Rachel hanya tertawa, Lissa memang selalu bisa memecah suasana, mewarnai suasana pertemuan keluarga yang biasanya akan dingin-dingin saja jika gadis itu absen. Lebih baik lagi jika ia membawa Jackson, karena mereka akan membuat kekacauan sesungguhnya.

"Setelah ini apa, Rachel? Kau bilang perizinan dengan MEDC?" tanya Alan.

"Ya, Ayah. Tapi itu sepertinya tidak akan terlalu lama karena ketuanya sudah sering berbicara denganku, dan mereka cukup optimis ICNG-257 akan aman diterapkan pada manusia, terlebih ketika aku keluar dengan kondiri baik-baik saja seperti ini."

Alan dan Eva mengangguk, namun ekspresi mereka itu cukup berbeda, tidak secerah sebelumnya. Rachel lekas menyadari, dan nyatanya benar saja.
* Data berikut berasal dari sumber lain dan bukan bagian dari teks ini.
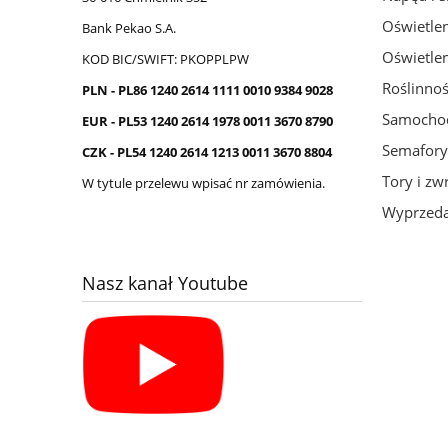
Oświetlen
Bank Pekao S.A.
Oświetlen
KOD BIC/SWIFT: PKOPPLPW
Roślinno
PLN - PL86 1240 2614 1111 0010 9384 9028
Samochod
EUR - PL53 1240 2614 1978 0011 3670 8790
Semafory
CZK - PL54 1240 2614 1213 0011 3670 8804
Tory i zw
W tytule przelewu wpisać nr zamówienia.
Wyprzeda
Nasz kanał Youtube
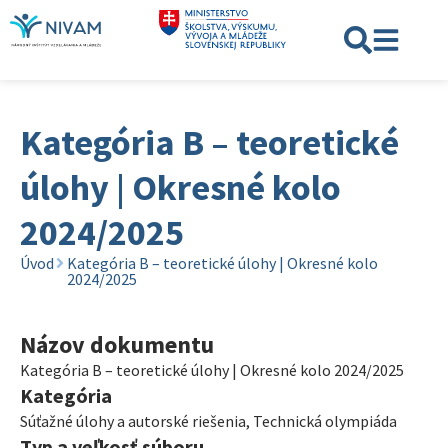
Kategória B – teoretické
úlohy | Okresné kolo
2024/2025
Úvod
Kategória B – teoretické úlohy | Okresné kolo
2024/2025
Názov dokumentu
Kategória B – teoretické úlohy | Okresné kolo 2024/2025
Kategória
Súťažné úlohy a autorské riešenia
,
Technická olympiáda
Typ a veľkosť súboru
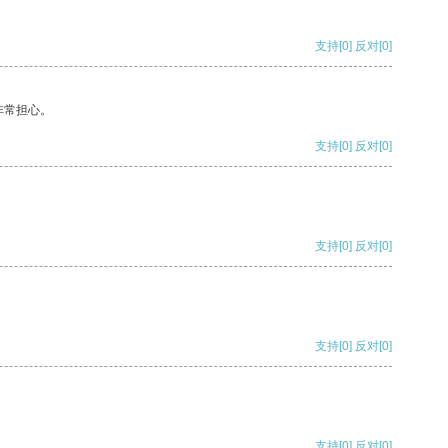
支持
[0]
反对
[0]
非常担心。
支持
[0]
反对
[0]
支持
[0]
反对
[0]
支持
[0]
反对
[0]
支持
[0]
反对
[0]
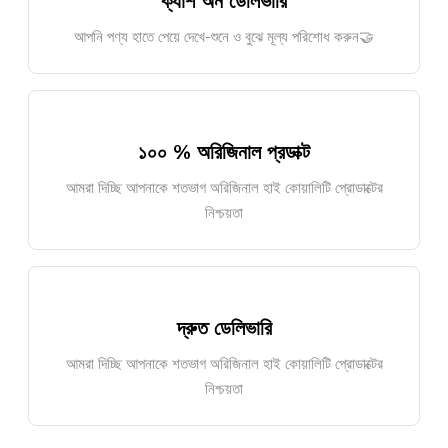
ক্যাশ অন ডেলিভারি
আপনি পণ্য হাতে পেয়ে দেখে-শুনে ও বুঝে মূল্য পরিশোধ করুন🤝
১০০ % অরিজিনাল প্রডাক্ট
আমরা দিচ্ছি আপনাকে শতভাগ অরিজিনাল হাই কোয়ালিটি প্রোডাক্টের
নিশ্চয়তা
দ্রুত ডেলিভারি
আমরা দিচ্ছি আপনাকে শতভাগ অরিজিনাল হাই কোয়ালিটি প্রোডাক্টের
নিশ্চয়তা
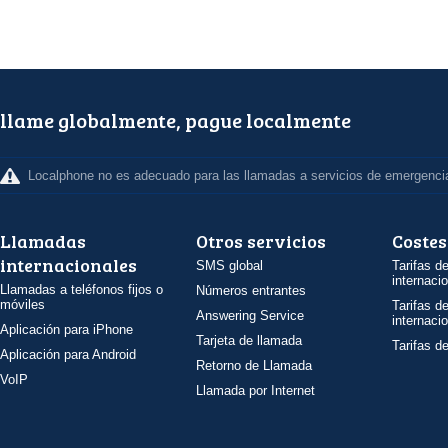
llame globalmente, pague localmente
Localphone no es adecuado para las llamadas a servicios de emergenci
Llamadas
Otros servicios
Costes
internacionales
SMS global
Tarifas d
internaci
Llamadas a teléfonos fijos o
Números entrantes
móviles
Tarifas d
Answering Service
internaci
Aplicación para iPhone
Tarjeta de llamada
Tarifas d
Aplicación para Android
Retorno de Llamada
VoIP
Llamada por Internet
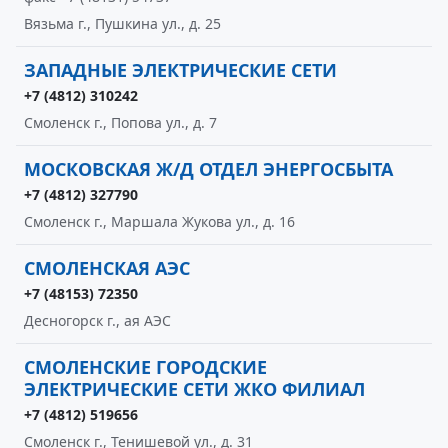
Вязьма г., Пушкина ул., д. 25
ЗАПАДНЫЕ ЭЛЕКТРИЧЕСКИЕ СЕТИ
+7 (4812) 310242
Смоленск г., Попова ул., д. 7
МОСКОВСКАЯ Ж/Д ОТДЕЛ ЭНЕРГОСБЫТА
+7 (4812) 327790
Смоленск г., Маршала Жукова ул., д. 16
СМОЛЕНСКАЯ АЭС
+7 (48153) 72350
Десногорск г., ая АЭС
СМОЛЕНСКИЕ ГОРОДСКИЕ
ЭЛЕКТРИЧЕСКИЕ СЕТИ ЖКО ФИЛИАЛ
+7 (4812) 519656
Смоленск г., Тенишевой ул., д. 31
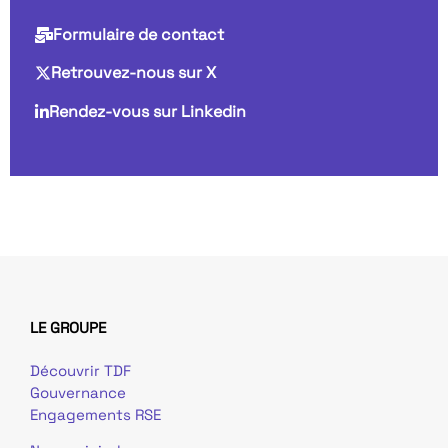
Formulaire de contact
Retrouvez-nous sur X
Rendez-vous sur Linkedin
LE GROUPE
Découvrir TDF
Gouvernance
Engagements RSE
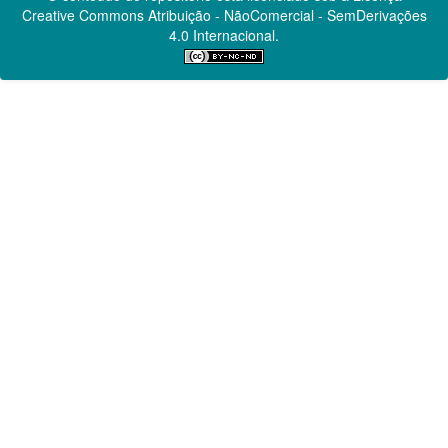
Creative Commons
Atribuição - NãoComercial - SemDerivações
4.0 Internacional.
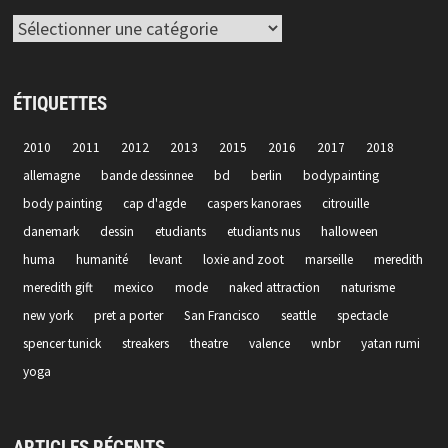
Catégories
ÉTIQUETTES
2010
2011
2012
2013
2015
2016
2017
2018
allemagne
bande dessinnee
bd
berlin
bodypainting
body painting
cap d'agde
caspers kanoraes
citrouille
danemark
dessin
etudiants
etudiants nus
halloween
huma
humanité
levant
loxie and zoot
marseille
meredith
meredith gift
mexico
mode
naked attraction
naturisme
new york
pret a porter
San Francisco
seattle
spectacle
spencer tunick
streakers
theatre
valence
wnbr
yatan rumi
yoga
ARTICLES RÉCENTS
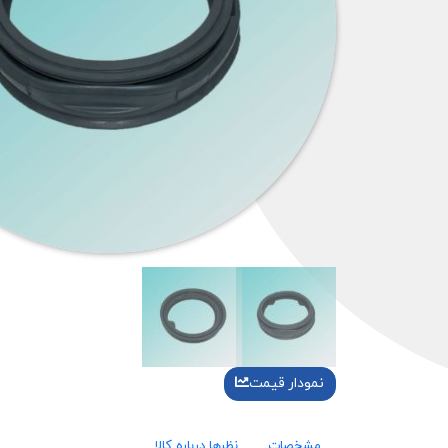
نمودار قیمت
مشخصات
نظرها درباره کالا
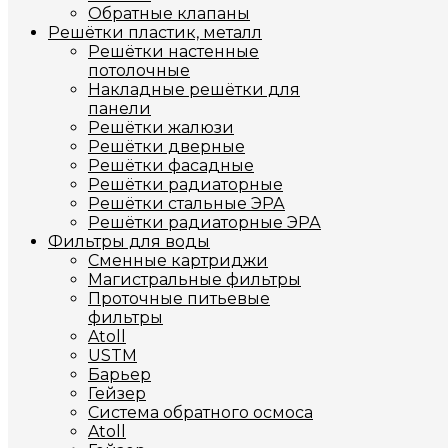
Обратные клапаны
Решётки пластик, металл
Решётки настенные
потолочные
Накладные решётки для
панели
Решётки жалюзи
Решётки дверные
Решётки фасадные
Решётки радиаторные
Решётки стальные ЭРА
Решётки радиаторные ЭРА
Фильтры для воды
Сменные картриджи
Магистральные фильтры
Проточные питьевые
фильтры
Atoll
USTM
Барьер
Гейзер
Система обратного осмоса
Atoll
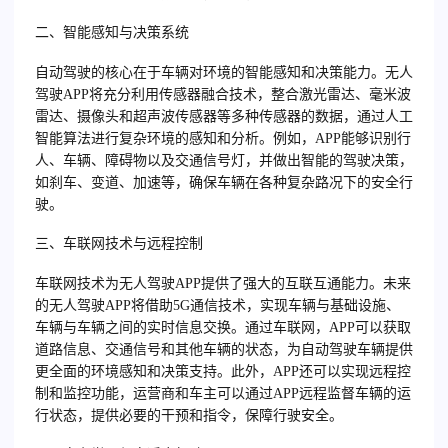
二、智能感知与决策系统
自动驾驶的核心在于车辆对环境的智能感知和决策能力。无人
驾驶APP将充分利用传感器融合技术，整合激光雷达、毫米波
雷达、摄像头和超声波传感器等多种传感器的数据，通过人工
智能算法进行复杂环境的感知和分析。例如，APP能够识别行
人、车辆、障碍物以及交通信号灯，并做出智能的驾驶决策，
如刹车、变道、加速等，确保车辆在各种复杂路况下的安全行
驶。
三、车联网技术与远程控制
车联网技术为无人驾驶APP提供了强大的互联互通能力。未来
的无人驾驶APP将借助5G通信技术，实现车辆与基础设施、
车辆与车辆之间的实时信息交换。通过车联网，APP可以获取
道路信息、交通信号和其他车辆的状态，为自动驾驶车辆提供
更全面的环境感知和决策支持。此外，APP还可以实现远程控
制和监控功能，运营商和车主可以通过APP远程监督车辆的运
行状态，提供必要的干预和指令，保障行驶安全。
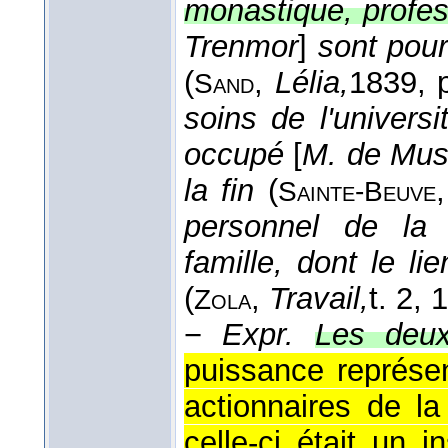
monastique, profes
Trenmor
]
sont pour
(
,
Lélia,
1839
, 
Sand
soins de l'universi
occupé
[
M. de Mu
la fin
(
Sainte-Beuve
personnel de la 
famille, dont le li
(
,
Travail,
t. 2
, 
Zola
−
Expr.
Les deux
puissance représe
actionnaires de 
celle-ci était un i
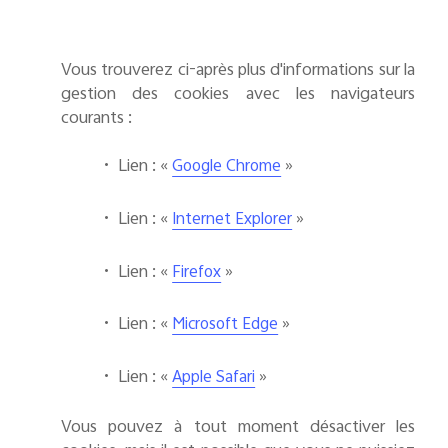
Vous trouverez ci-après plus d'informations sur la
gestion des cookies avec les navigateurs
courants :
•
Lien : «
»
Google Chrome
•
Lien : «
»
Internet Explorer
•
Lien : «
»
Firefox
•
Lien : «
»
Microsoft Edge
•
Lien : «
»
Apple Safari
Vous pouvez à tout moment désactiver les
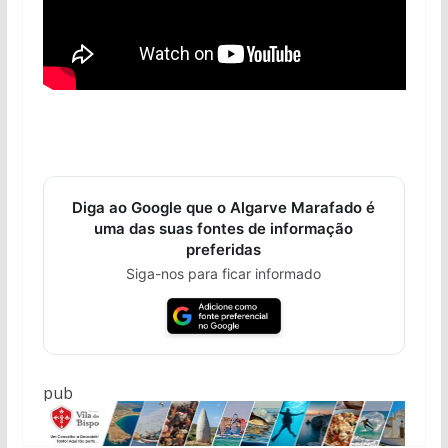
Diga ao Google que o Algarve Marafado é
uma das suas fontes de informação
preferidas
Siga-nos para ficar informado
pub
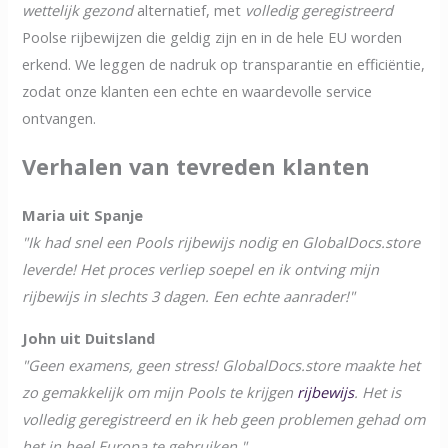
wettelijk gezond
alternatief, met
volledig geregistreerd
Poolse rijbewijzen die geldig zijn en in de hele EU worden
erkend. We leggen de nadruk op transparantie en efficiëntie,
zodat onze klanten een echte en waardevolle service
ontvangen.
Verhalen van tevreden klanten
Maria uit Spanje
"Ik had snel een Pools rijbewijs nodig en GlobalDocs.store
leverde! Het proces verliep soepel en ik ontving mijn
rijbewijs in slechts 3 dagen. Een echte aanrader!"
John uit Duitsland
"Geen examens, geen stress! GlobalDocs.store maakte het
zo gemakkelijk om mijn Pools te krijgen
rijbewijs
. Het is
volledig geregistreerd en ik heb geen problemen gehad om
het in heel Europa te gebruiken."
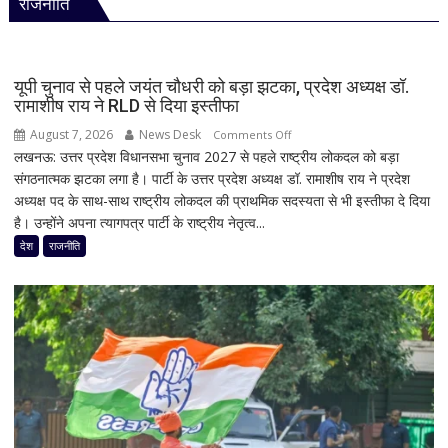
राजनीति
बड़ी
आफत!
145
सड़कें
यूपी चुनाव से पहले जयंत चौधरी को बड़ा झटका, प्रदेश अध्यक्ष डॉ.
बंद,
रामाशीष राय ने RLD से दिया इस्तीफा
224
August 7, 2026
News Desk
on
Comments Off
ट्रांसफार्मर
लखनऊ: उत्तर प्रदेश विधानसभा चुनाव 2027 से पहले राष्ट्रीय लोकदल को बड़ा
यूपी
ठप,
संगठनात्मक झटका लगा है। पार्टी के उत्तर प्रदेश अध्यक्ष डॉ. रामाशीष राय ने प्रदेश
चुनाव
अगले
अध्यक्ष पद के साथ-साथ राष्ट्रीय लोकदल की प्राथमिक सदस्यता से भी इस्तीफा दे दिया
से
48
है। उन्होंने अपना त्यागपत्र पार्टी के राष्ट्रीय नेतृत्व...
पहले
घंटे
जयंत
देश
राजनीति
के
चौधरी
लिए
को
हाई
बड़ा
अलर्ट
झटका,
प्रदेश
अध्यक्ष
डॉ.
रामाशीष
राय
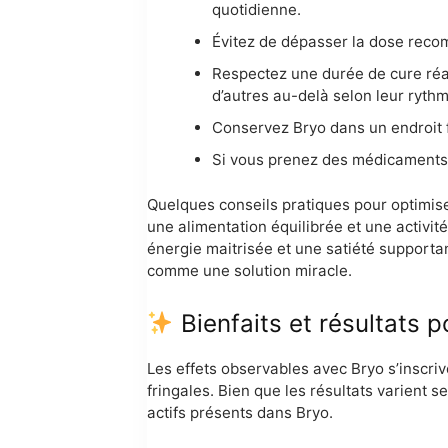
quotidienne.
Évitez de dépasser la dose recom
Respectez une durée de cure réal
d’autres au-delà selon leur rythm
Conservez Bryo dans un endroit fr
Si vous prenez des médicaments, 
Quelques conseils pratiques pour optimiser
une alimentation équilibrée et une activi
énergie maitrisée et une satiété support
comme une solution miracle.
Bienfaits et résultats p
Les effets observables avec Bryo s’inscri
fringales. Bien que les résultats varient s
actifs présents dans Bryo.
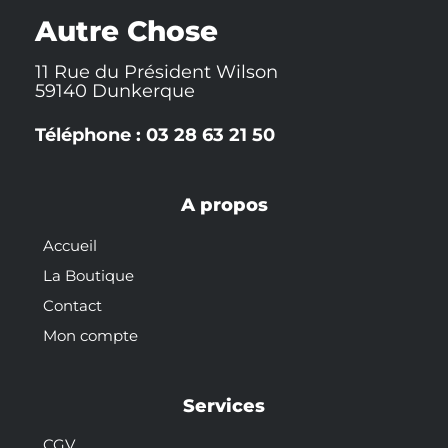
k
t
s
-
t
Autre Chose
f
11 Rue du Président Wilson
59140 Dunkerque
Téléphone : 03 28 63 21 50
A propos
Accueil
La Boutique
Contact
Mon compte
Services
CGV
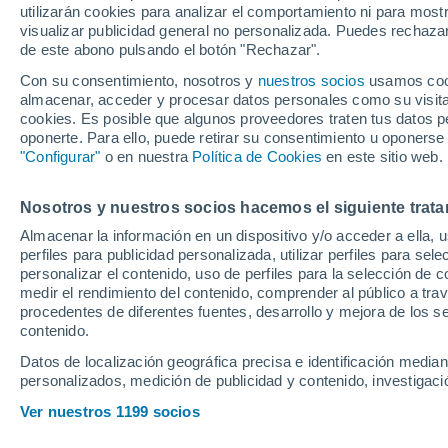
utilizarán cookies para analizar el comportamiento ni para most
visualizar publicidad general no personalizada. Puedes rechazar
de este abono pulsando el botón "Rechazar".
Tras conocerse que el Como s
Hernández debido al rechazo 
Con su consentimiento, nosotros y
nuestros socios
usamos cooki
almacenar, acceder y procesar datos personales como su visita e
está en el Deportivo de La C
cookies. Es posible que algunos proveedores traten tus datos pe
entrenador, Antonio Hidalgo 
oponerte. Para ello, puede retirar su consentimiento u oponerse
"Configurar"
o en nuestra
Política de Cookies
en este sitio web.
Nosotros y nuestros socios hacemos el siguiente trata
Almacenar la información en un dispositivo y/o acceder a ella, 
perfiles para publicidad personalizada, utilizar perfiles para sele
personalizar el contenido, uso de perfiles para la selección de c
medir el rendimiento del contenido, comprender al público a tra
procedentes de diferentes fuentes, desarrollo y mejora de los se
contenido.
Datos de localización geográfica precisa e identificación mediant
personalizados, medición de publicidad y contenido, investigació
Ver nuestros 1199 socios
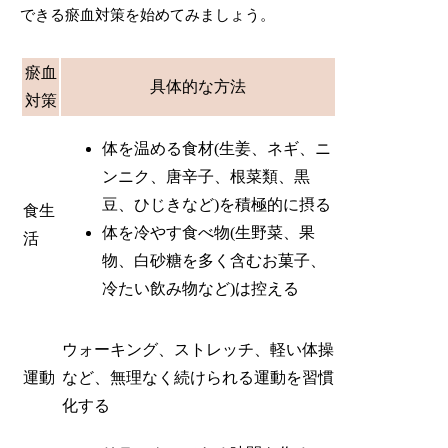
できる瘀血対策を始めてみましょう。
瘀血
具体的な方法
対策
体を温める食材(生姜、ネギ、ニ
ンニク、唐辛子、根菜類、黒
豆、ひじきなど)を積極的に摂る
食生
体を冷やす食べ物(生野菜、果
活
物、白砂糖を多く含むお菓子、
冷たい飲み物など)は控える
ウォーキング、ストレッチ、軽い体操
運動
など、無理なく続けられる運動を習慣
化する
"Rachel, sejujurnya aku masih sangat khawatir."

"Hm. Tentang apa?"

Alan menghela. "Kau mungkin keluar selamat kali ini, tapi jika eksperimen itu dilanjutkan pada orang-orang berbeda, apakah hasilnya akan terjamin sama? Karena sepengetahuanku, kondisi fisik, metabolisme, anatomi, dan keseluruhan biologis setiap manusia bisa merespon perlakuan pada tubuh mereka berbeda-beda. Bukankah begitu?"

"Ya, memang begitu," angguk Rachel. "Tapi Ayah, tidak selamanya risiko ada untuk dihindari. Jika seseorang ingin membuat perubahan, risiko itu ada untuk dihadapi…"

"Kau juga mengajarkan itu padaku sebagai sesama pebisnis. Lalu kenapa kau sekarang terlalu khawatir dan… meragukanku?"

"Aku tidak meragukan kompetensimu, Rachel. Kau adalah ahli biomedis terbaik di negara ini, bahkan mungkin di dunia. Tapi siapa yang bisa menduga masa depan? Lebih baik kau menekan ambisimu, cukup sampai disini dan biarkan orang lain yang melanjutkan tahapan lebih berisiko selanjutnya." Alan berujar panjang lebar, sementara Eva dan Lissa hanya diam menyimak. Sejatinya mereka setuju dengan Alan, tidak netral-netral saja.

Rachel menghela, tersenyum miring, "Terus saja semua orang meragukanku, bahkan kalian yang kuharapkan mendukung penuh sekali pun… juga, orang yang selama ini kukira mendukungku malah balik menentangku..."

"Rachel…"

"Tidak apa-apa, halangan itu wajar. Aku akan tetap melanjutkan apa yang sudah kumulai dan membuktikannya pada kalian bahwa aku mengambil keputusan yang benar."